12  Data entry/collection and storage using spreadsheets

Spreadsheets are often used as a multi-purpose tool for data entry, storage, analysis, and visualisation. Most spreadsheet software available allows users to perform all of these tasks. However, spreadsheets are best suited to data entry and storage. Analysis and visualisation should be done separately either by using other data tools or at least in a separate copy of the data file in order to reduce the risk of contaminating or accidentally changing the raw data in the spreadsheet.

Spreadsheets, by design, make humans format data to be viewed by the human eye rather than to be readable by a machine (Murrell, 2013). Data structured as such require greater amount of effort, usually in computer code, to be able to extract the information needed for analysis.
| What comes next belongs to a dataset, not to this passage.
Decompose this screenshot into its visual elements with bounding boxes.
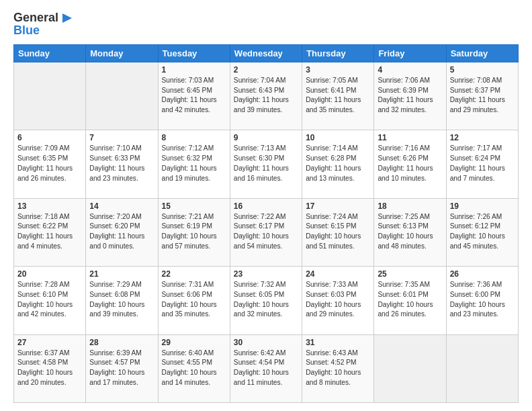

However, if the initial structure is such that it is easily readable by a machine, the effort leading to analysis is much more simplified.

In this chapter, we discuss best practices in using spreadsheets as a data entry and data storage tool and provide specific recommendations for organising spreadsheet data in a way that both humans and computers can read. Following these recommendations allows the creation of spreadsheets that minimise errors, are easy for computers to process, and facilitate collaboration and public access. These well-structured spreadsheets integrate with reproducible methods, serving as a reliable foundation for robust analytic workflows.

12.1 Be consistent

Consistency is key in data organisation. Strive for uniformity in your data entry and organisation practices. By maintaining this consistency from the start, you can save yourself and your collaborators from the hassle of reconciling inconsistencies later on.
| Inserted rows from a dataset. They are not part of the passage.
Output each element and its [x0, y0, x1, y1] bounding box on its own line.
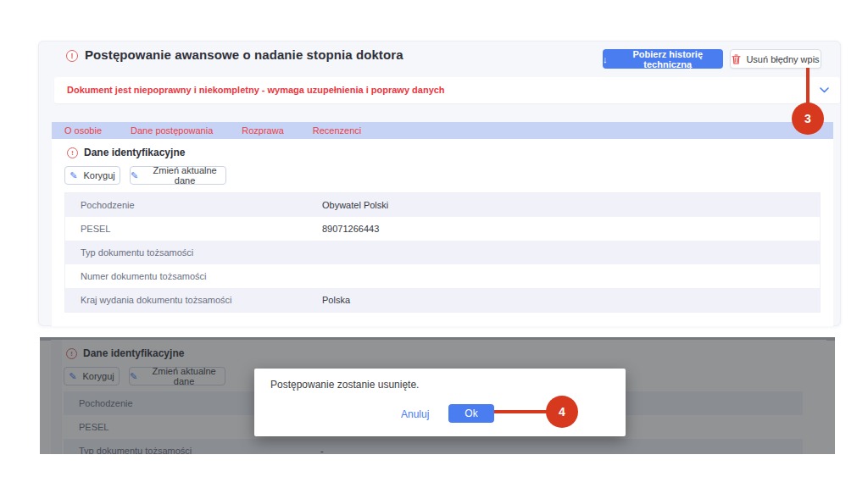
change-current-data-button[interactable]: ✎ Zmień aktualne dane: [130, 166, 226, 185]
validation-alert: Dokument jest niepoprawny i niekompletny…: [54, 77, 840, 103]
delete-entry-button[interactable]: Usuń błędny wpis: [730, 49, 821, 69]
page-title: Postępowanie awansowe o nadanie stopnia …: [85, 47, 403, 62]
download-icon: ↓: [603, 54, 608, 64]
pencil-icon: ✎: [131, 171, 138, 180]
tab-recenzenci[interactable]: Recenzenci: [313, 125, 361, 136]
callout-step-3: 3: [792, 103, 824, 135]
row-value: 89071266443: [322, 224, 379, 234]
tab-o-osobie[interactable]: O osobie: [64, 125, 102, 136]
correct-button[interactable]: ✎ Koryguj: [64, 166, 120, 185]
callout-line: [494, 410, 548, 413]
chevron-down-icon: [820, 87, 829, 93]
table-row: PESEL 89071266443: [65, 217, 820, 241]
ok-button[interactable]: Ok: [448, 404, 494, 423]
download-button-label: Pobierz historię techniczną: [613, 49, 724, 69]
callout-line: [806, 68, 810, 105]
row-label: PESEL: [81, 224, 110, 234]
alert-message: Dokument jest niepoprawny i niekompletny…: [67, 85, 445, 95]
section-heading: Dane identyfikacyjne: [84, 147, 185, 158]
identification-table: Pochodzenie Obywatel Polski PESEL 890712…: [64, 192, 821, 313]
delete-button-label: Usuń błędny wpis: [746, 54, 819, 64]
dimmed-confirmation-panel: ! Dane identyfikacyjne ✎ Koryguj ✎ Zmień…: [40, 337, 835, 454]
row-label: Typ dokumentu tożsamości: [81, 247, 193, 258]
row-label: Pochodzenie: [81, 200, 135, 210]
callout-step-4: 4: [546, 396, 578, 428]
download-history-button[interactable]: ↓ Pobierz historię techniczną: [603, 49, 723, 69]
procedure-panel: ! Postępowanie awansowe o nadanie stopni…: [38, 41, 841, 326]
row-label: Numer dokumentu tożsamości: [81, 271, 207, 281]
error-icon: !: [67, 147, 78, 158]
pencil-icon: ✎: [70, 171, 77, 180]
table-row: Kraj wydania dokumentu tożsamości Polska: [65, 288, 820, 312]
identification-card: ! Dane identyfikacyjne ✎ Koryguj ✎ Zmień…: [52, 139, 833, 326]
section-tabs: O osobie Dane postępowania Rozprawa Rece…: [52, 122, 833, 139]
trash-icon: [732, 54, 741, 64]
tab-dane-postepowania[interactable]: Dane postępowania: [131, 125, 213, 136]
change-button-label: Zmień aktualne dane: [144, 165, 225, 186]
correct-button-label: Koryguj: [83, 170, 114, 180]
row-value: Obywatel Polski: [322, 200, 388, 210]
tab-rozprawa[interactable]: Rozprawa: [242, 125, 284, 136]
alert-expand-toggle[interactable]: [808, 77, 840, 103]
error-icon: !: [66, 50, 78, 62]
dialog-message: Postępowanie zostanie usunięte.: [270, 379, 419, 391]
row-label: Kraj wydania dokumentu tożsamości: [81, 295, 232, 305]
row-value: Polska: [322, 295, 350, 305]
table-row: Typ dokumentu tożsamości: [65, 241, 820, 264]
table-row: Pochodzenie Obywatel Polski: [65, 193, 820, 217]
cancel-button[interactable]: Anuluj: [401, 408, 429, 420]
table-row: Numer dokumentu tożsamości: [65, 264, 820, 288]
Following are some examples of being consistent and why it is important. Some of these examples are also part of the recommendations listed here.
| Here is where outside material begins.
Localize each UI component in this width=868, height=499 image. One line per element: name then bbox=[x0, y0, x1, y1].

  • Use consistent codes for categorical variables.

For a categorical variable like the sex, use a single common value for males (e.g., “male”), and a single common value for females (e.g., “female”). Do not sometimes write “M,” sometimes “male,” and sometimes “Male.” Pick one and stick to it. In order to limit the occurrence of this inconsistency, you can enforce a data validation rule for this variable (see Section 12.11).

  • Use a consistent fixed code for any missing values.

It is ideal to have every cell filled in so that distinguishing between truly missing values and unintentionally missing values is more straightforward. Decide right at the outset what value to use for missing values and stick with that value throughout. Do not use a note explaining why a value is missing in place of the data itself. Rather, make a separate column with such notes.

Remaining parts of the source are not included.